Sunday, 6 August 2017

Until the next time

As you may (or may not) have noticed, I haven't written in a while. From Jamaica, to coming home and realising I had to move to launching Gem Stone Love, and trying to get to grips with what is and isn't happening in my day job - I just haven't had the time.

I have been keeping up on my hair regime and I'm still making things left right and centre - most recent addition being a pomade with beeswax.

But unfortunately I'm going to have to leave blogging alone for a little while :( :( :(

I'll still be around but it will be in full Gem Stone Love capacity - you can catch me at any of the places below explaining it all like my name is Clarissa or something.

I really appreciated everyone who read and Google+ posts and I'm hoping you'll stay in touch and follow me on my new journey. This blog is staying open as there may just be room for me to return later. But until the next time...

www.gemstonelove.co.uk
Instagram @gemstonelondon
Twitter @gemstonelondon
www.facebook.com/gemstoneloveuk

Sunday, 25 June 2017

29 ish

Not going to lie to you, this week was hard. Almost like as if the world knew I was trying to get to the next level in my own personal and psychological development and it just kept saying "are you sure, how about this?" Like walking on stilts while the ground is shaking, I strode.

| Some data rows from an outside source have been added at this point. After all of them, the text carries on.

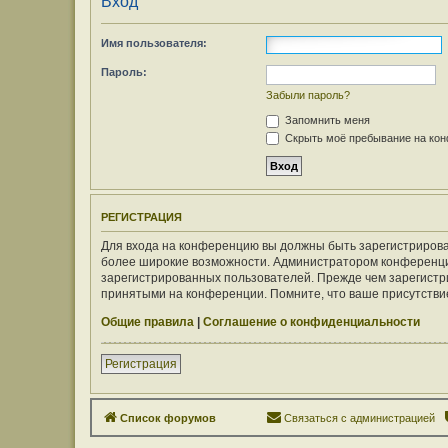
Вход
Имя пользователя:
Пароль:
Забыли пароль?
Запомнить меня
Скрыть моё пребывание на конф
РЕГИСТРАЦИЯ
Для входа на конференцию вы должны быть зарегистрирован
более широкие возможности. Администратором конференци
зарегистрированных пользователей. Прежде чем зарегистри
принятыми на конференции. Помните, что ваше присутствие
Общие правила
|
Соглашение о конфиденциальности
Регистрация
Список форумов
Связаться с администрацией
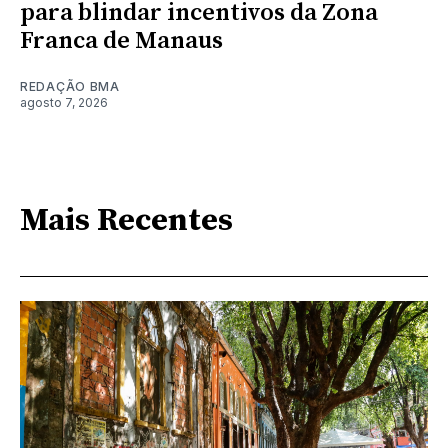
para blindar incentivos da Zona
Franca de Manaus
REDAÇÃO BMA
agosto 7, 2026
Mais Recentes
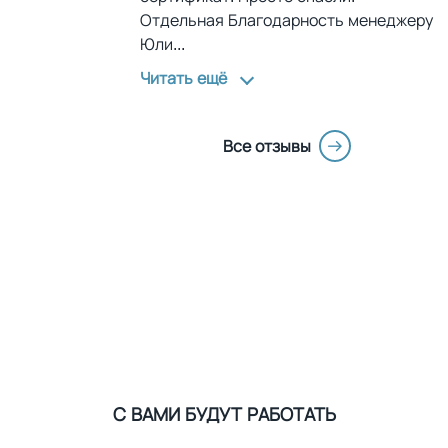
Отдельная Благодарность менеджеру
Юли
...
Читать ещё
Все отзывы
С ВАМИ БУДУТ РАБОТАТЬ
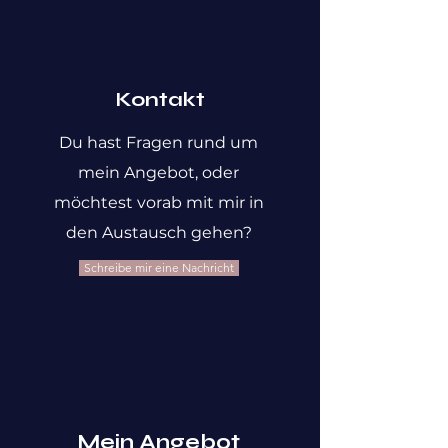
Kontakt
Du hast Fragen rund um
mein Angebot, oder
möchtest vorab mit mir in
den Austausch gehen?
Schreibe mir eine Nachricht
Mein Angebot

I'm genuinely proud of myself, every single day there was something new and ridiculous for me to breathe about and then handle like a woman. And I blinking did, every last damn one of those things. All the way from a near technical calamity to untimely delays with the business, to just the most annoying and time consuming irritancies to deal with in the day job, to the emotional turmoil of having to actively not deal with a friend who is struggling because you know your 'help' makes them worse, makes them dependent, lets them continue being submissively controlling,  and makes you not reach as far or as fast for what you want in you're life because you're afraid you won't be around to be a 'good friend' to them.

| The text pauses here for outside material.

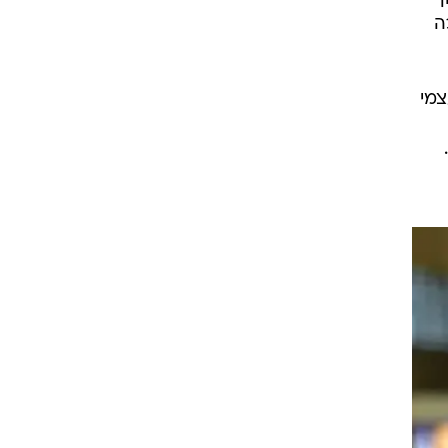
ינה
ו
כה
צמי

I did it all, I dealt with it all and I am so thankful. And I am so scared. Everything I do from this point onwards is to make room for the life I want. I couldn't go back to how things used to be even if I tried. There's a peaceful surrender in that, now all I need to do is work on the new normal. And even then 'work' seems like too strong of a word. It feels like the new normal exists and I just need to accept and relax into it.

Like yesterday, it was my 30th birthday party, which is 2 weeks before my actual birthday but I'll be on holiday so only right I celebrate with everyone now. It was great. I laughed a lot. I saw and had fun with really good people, I'm very thankful I have the friends and family I do.

I am 29 ish and I have only just begun.

My next post(s) will be from a different continent. See you then.

Sunday, 18 June 2017

These books are helping

I'm glad I'm reading / listening to the books I am. They pretty much fall into two counts, business or personal growth. When I have a good list I'll post it here as there are some goodies I'm looking forward to in July.

And weirdly when I listen to books I like to listen to them twice through. Means I get all of the information, I also play them faster than their standard speed so that 8 hours goes slightly quicker throughout the week. Maximising that time!

One of the things the books have told me is that whatever I thought my initial spend would be - treble it. In my case treble plus a bit. And it's not just because of the website, but I was getting that little whisper at the back of my mind about the stock.

I bought the original stock I did (keyrings) because everyone has keys, and if the supplier turned out to be dodgy, then I love keyings and I have presents to give for a few years. The original plan for Gem Stone Love was to quietly sell them from ebay and Amazon and get a little pocket money, but things changed.

I don't mean it had a runaway scope, things really changed, all of a sudden I realised how much it could align with my life values and the ways it could expand into a holistic living hub. And so I started building everything else around the holistic living hub mindset, which is fantastic and feels so right. It was only last week during my marathon phone call with my friend that I realised I needed to widen my stock pool. The stock I had didn't synergise with my overall offering.

I didn't go out and spend several thousand pounds, but I did get a couple of items of jewellery and most importantly Tumblestones. Tumblestones are where everyone starts on their crystal discovery and I was only selling them in keyring form. That didn't sit with me. I only told my marathon phone friend that I was buying more stock because I knew no one else would understand, and even she was mildly disconcerted at the overall amount I've spent now.

I'm glad I listened to myself. The website is very nearly ready, I'll just have to do the usual neatening and choosing what to display for the launch, but I'm excited. Exactly one month until the launch and my baby is born - it does feel like my baby - yes I know, I don't have children and yes you can laugh.